More than 300,000 students will head back to Chicago public schools on Tuesday to start a new year that will present the district with a host of challenges. From finances to politics to classroom life, WBEZ’s education team put together a cheat sheet of what to watch this school year.
1) Plummeting enrollment
CPS has been hemorrhaging students for years, and it expects enrollment will drop this year by another 8,000 students. Last year, CPS saw an enrollment loss of 11,000 students, the largest single-year drop in recent history. More than one-third of the district’s African-American students — 83,000 black children — have left the school system since 2000. It’s the largest exodus from Chicago schools since white flight in the 1970s. These major student declines mean cuts to individual school budgets, layoffs, and potential school closings. This year, CPS expects 306,000 students in the district-run public schools and another 58,000 in the city’s charter schools, which are privately run but publicly funded.
2) School closings
CPS’ self-imposed five-year moratorium on school closings expires in the fall of 2018, but behind-the-scenes planning for future school closings will likely begin this school year, months before the moratorium lifts. The district has already proposed shuttering four high schools with low enrollment located in Englewood: Hope, Robeson, TEAM Englewood, and Harper, with students consolidated into a new Englewood high school. Additional high schools with very low enrollment will almost certainty be considered for the chopping block, too; some don’t have enough students to pay for a full cadre of teachers. CPS officials predict about two dozen high schools will have fewer than 60 freshmen show up to class on Tuesday.
3) Balancing budgets, higher taxes
CPS’ finances are better this year than in the past, despite drops in student enrollment, but it will come at a cost to taxpayers.
Gov. Bruce Rauner this week signed into law a new way for the state to distribute money to public schools. For CPS, it means at least an additional $325 million in state funds. Under new authority granted in the law, CPS also is expected to raise property taxes by an estimated $125 million to help pay the rising costs of teacher pensions. But CPS will remain saddled with debt. After years of borrowing to meet payroll and make required payments, CPS estimates it will spend about $600 million in debt payments this year — about $1,600 per student.
4) New application for high schools
All eighth graders this year will use a dramatically different process for applying to high schools starting in October. The goal is to simplify what has become a dizzyingly confusing system, with different applications, requirements, and deadlines for the district’s myriad high schools. Instead of separate applications for each type of school — one for selective-enrollment schools, one for military schools, one for career and technical education, for example — students will apply for all schools from a single online hub. Officials say they hope this will make the process more accessible to all families and give students a better shot at a broad range of schools.

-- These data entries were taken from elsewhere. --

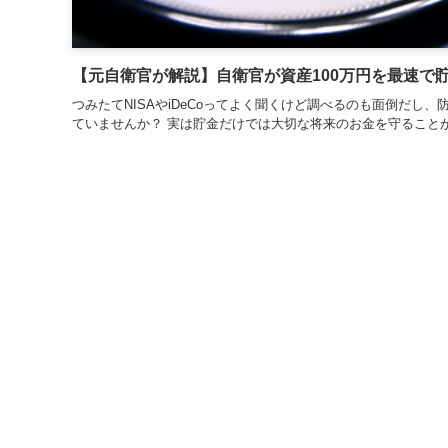
【元自衛官が解説】自衛官が資産100万円を最速で
つみたてNISAやiDeCoってよく聞くけど調べるのも面倒だ
ていませんか？ 実は貯金だけでは大切な将来のお金を守ることが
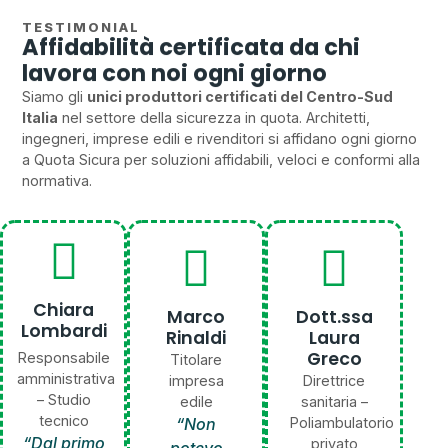
TESTIMONIAL
Affidabilità certificata da chi
lavora con noi ogni giorno
Siamo gli
unici produttori certificati del Centro-Sud
Italia
nel settore della sicurezza in quota. Architetti,
ingegneri, imprese edili e rivenditori si affidano ogni giorno
a Quota Sicura per soluzioni affidabili, veloci e conformi alla
normativa.
Chiara
Marco
Dott.ssa
Lombardi
Rinaldi
Laura
Greco
Responsabile
Titolare
amministrativa
impresa
Direttrice
– Studio
edile
sanitaria –
tecnico
“Non
Poliambulatorio
“Dal primo
privato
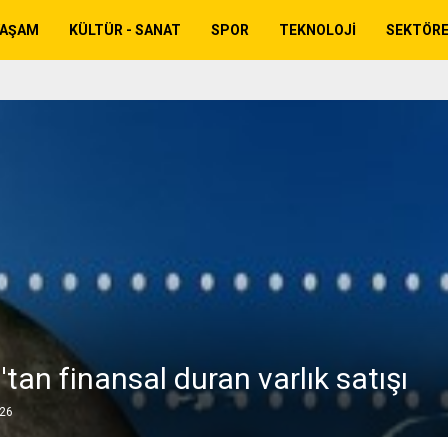
YAŞAM
KÜLTÜR - SANAT
SPOR
TEKNOLOJI
SEKTÖR
an finansal duran varlık satışı
026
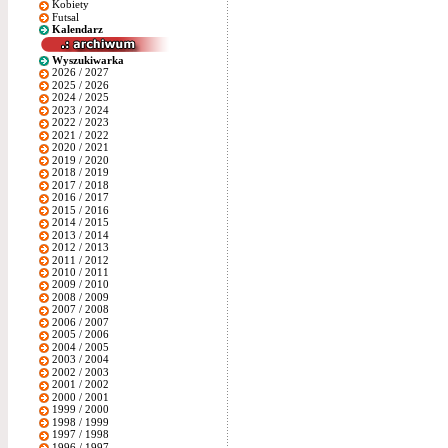
Kobiety
Futsal
Kalendarz
Wyszukiwarka
2026 / 2027
2025 / 2026
2024 / 2025
2023 / 2024
2022 / 2023
2021 / 2022
2020 / 2021
2019 / 2020
2018 / 2019
2017 / 2018
2016 / 2017
2015 / 2016
2014 / 2015
2013 / 2014
2012 / 2013
2011 / 2012
2010 / 2011
2009 / 2010
2008 / 2009
2007 / 2008
2006 / 2007
2005 / 2006
2004 / 2005
2003 / 2004
2002 / 2003
2001 / 2002
2000 / 2001
1999 / 2000
1998 / 1999
1997 / 1998
1996 / 1997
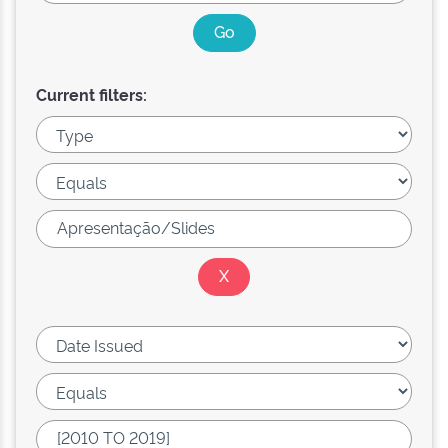
Current filters:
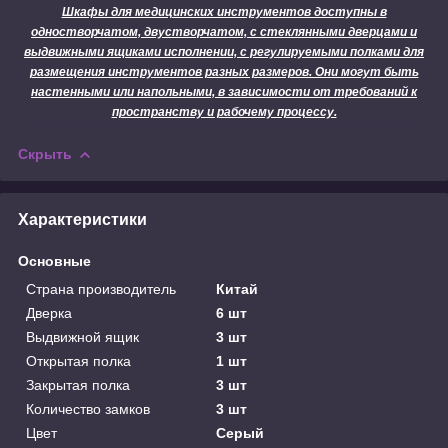
Шкафы для медицинских инструментов доступны в
одностворчатом, двустворчатом, с стеклянными дверцами и
выдвижными ящиками исполнении, с регулируемыми полками для
размещения инструментов разных размеров. Они могут быть
настенными или напольными, в зависимости от требований к
пространству и рабочему процессу.
Скрыть
Характеристики
Основные
Страна производитель
Китай
Дверка
6 шт
Выдвижной ящик
3 шт
Открытая полка
1 шт
Закрытая полка
3 шт
Количество замков
3 шт
Цвет
Серый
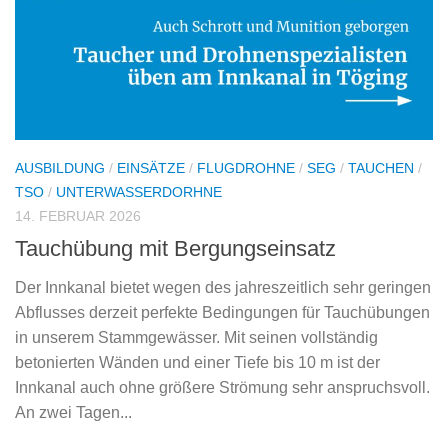
AUSBILDUNG
/
EINSÄTZE
/
FLUGDROHNE
/
SEG
/
TAUCHEN
/
TSO
/
UNTERWASSERDORHNE
14. FEBRUAR 2026
Tauchübung mit Bergungseinsatz
Der Innkanal bietet wegen des jahreszeitlich sehr geringen
Abflusses derzeit perfekte Bedingungen für Tauchübungen
in unserem Stammgewässer. Mit seinen vollständig
betonierten Wänden und einer Tiefe bis 10 m ist der
Innkanal auch ohne größere Strömung sehr anspruchsvoll.
An zwei Tagen...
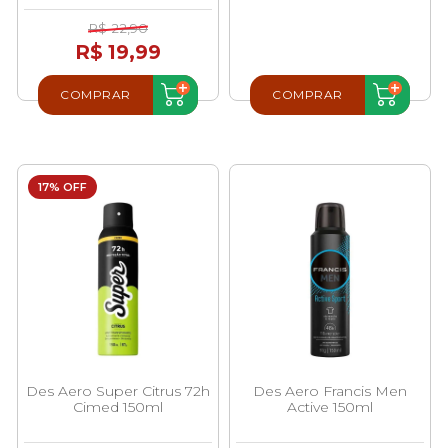
R$ 22,90
R$ 19,99
COMPRAR
COMPRAR
17% OFF
Des Aero Super Citrus 72h
Des Aero Francis Men
Cimed 150ml
Active 150ml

Among the things to watch: Will some families have trouble navigating the new system, especially those who are non-English speakers? Does this become a backdoor justification to close schools that CPS says have no or few applicants? Does having more students apply for schools create more racial and socio-economic balance in the top-performing programs?

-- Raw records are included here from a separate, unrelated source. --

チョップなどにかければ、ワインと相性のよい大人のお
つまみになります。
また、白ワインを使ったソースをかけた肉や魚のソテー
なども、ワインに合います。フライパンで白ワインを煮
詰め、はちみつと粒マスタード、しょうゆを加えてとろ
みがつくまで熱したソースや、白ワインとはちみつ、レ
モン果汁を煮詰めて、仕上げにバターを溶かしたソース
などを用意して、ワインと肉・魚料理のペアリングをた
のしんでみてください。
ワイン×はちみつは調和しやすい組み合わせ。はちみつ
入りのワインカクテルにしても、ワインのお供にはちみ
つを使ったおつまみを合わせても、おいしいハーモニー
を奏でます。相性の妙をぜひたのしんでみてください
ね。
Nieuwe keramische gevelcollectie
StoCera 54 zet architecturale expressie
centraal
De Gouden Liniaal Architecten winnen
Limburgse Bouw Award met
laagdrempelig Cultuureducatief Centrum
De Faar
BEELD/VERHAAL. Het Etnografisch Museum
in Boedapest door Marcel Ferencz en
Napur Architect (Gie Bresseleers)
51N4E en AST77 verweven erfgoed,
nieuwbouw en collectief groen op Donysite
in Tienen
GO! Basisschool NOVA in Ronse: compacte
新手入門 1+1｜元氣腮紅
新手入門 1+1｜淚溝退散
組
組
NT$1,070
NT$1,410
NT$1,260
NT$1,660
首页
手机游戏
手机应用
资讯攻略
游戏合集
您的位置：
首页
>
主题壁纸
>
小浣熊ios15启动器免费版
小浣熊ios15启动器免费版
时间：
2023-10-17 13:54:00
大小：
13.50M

5) More dual-language programs
The school district is putting greater emphasis on bilingualism and biliteracy as the percentage of Latino students in CPS grows. Nearly 47 percent of CPS students identify as Latino, according to school records.
For decades, there has been only one dual-language immersion school — the vaunted Inter-American Magnet — where English-speaking kids learn Spanish alongside Spanish-speaking kids learning English. On Tuesday, CPS opens its second “two-way” dual-language immersion program, at Moos Elementary in gentrifying Humboldt Park, a community that has a mix of native Spanish speakers and native English speakers.

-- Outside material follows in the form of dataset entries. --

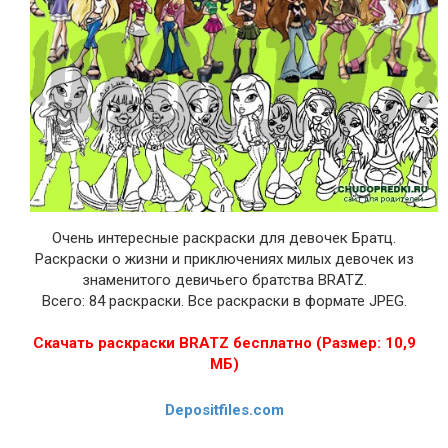
Очень интересные раскраски для девочек Братц.
Раскраски о жизни и приключениях милых девочек из
знаменитого девичьего братства BRATZ.
Всего: 84 раскраски. Все раскраски в формате JPEG.
Скачать раскраски BRATZ бесплатно (Размер: 10,9
МБ)
Depositfiles.com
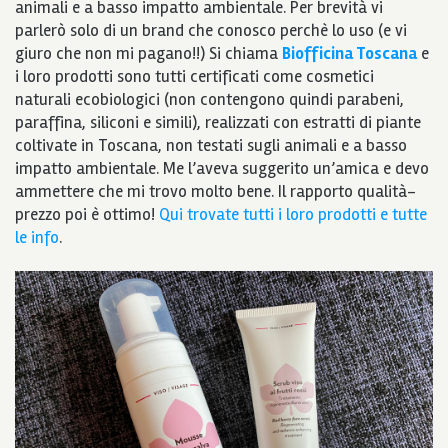
animali e a basso impatto ambientale. Per brevità vi
parlerò solo di un brand che conosco perchè lo uso (e vi
giuro che non mi pagano!!) Si chiama
Biofficina Toscana
e
i loro prodotti sono tutti certificati come cosmetici
naturali ecobiologici (non contengono quindi parabeni,
paraffina, siliconi e simili), realizzati con estratti di piante
coltivate in Toscana, non testati sugli animali e a basso
impatto ambientale. Me l’aveva suggerito un’amica e devo
ammettere che mi trovo molto bene. Il rapporto qualità-
prezzo poi è ottimo!
Qui trovate tutti i loro prodotti e tutte
le info
.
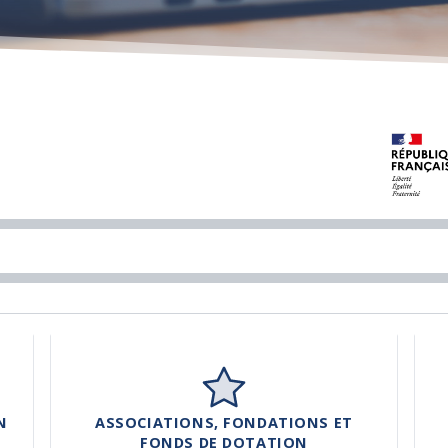
N
ASSOCIATIONS, FONDATIONS ET
FONDS DE DOTATION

Four other schools that serve mostly Spanish-speaking students are also adopting dual-language programs, and CPS for the first time is planning to provide these programs at the high school level (they debut in fall 2018) — meaning subjects like algebra and physics could be taught in Spanish as well as English. The expansion brings to 20 the total number of CPS schools offering dual language, either as a program or schoolwide.
6) New graduation requirements
CPS this year will continue implementing a new statewide mandate that requires high school students to complete a semester-long civics class in order to graduate. Advocates say civics has suffered as standardized tests have emphasized math, reading, and science. The new courses must include four elements: teaching about government institutions, discussion of current and controversial issues, a service learning project, and simulations of democratic processes, like mock elections or trials.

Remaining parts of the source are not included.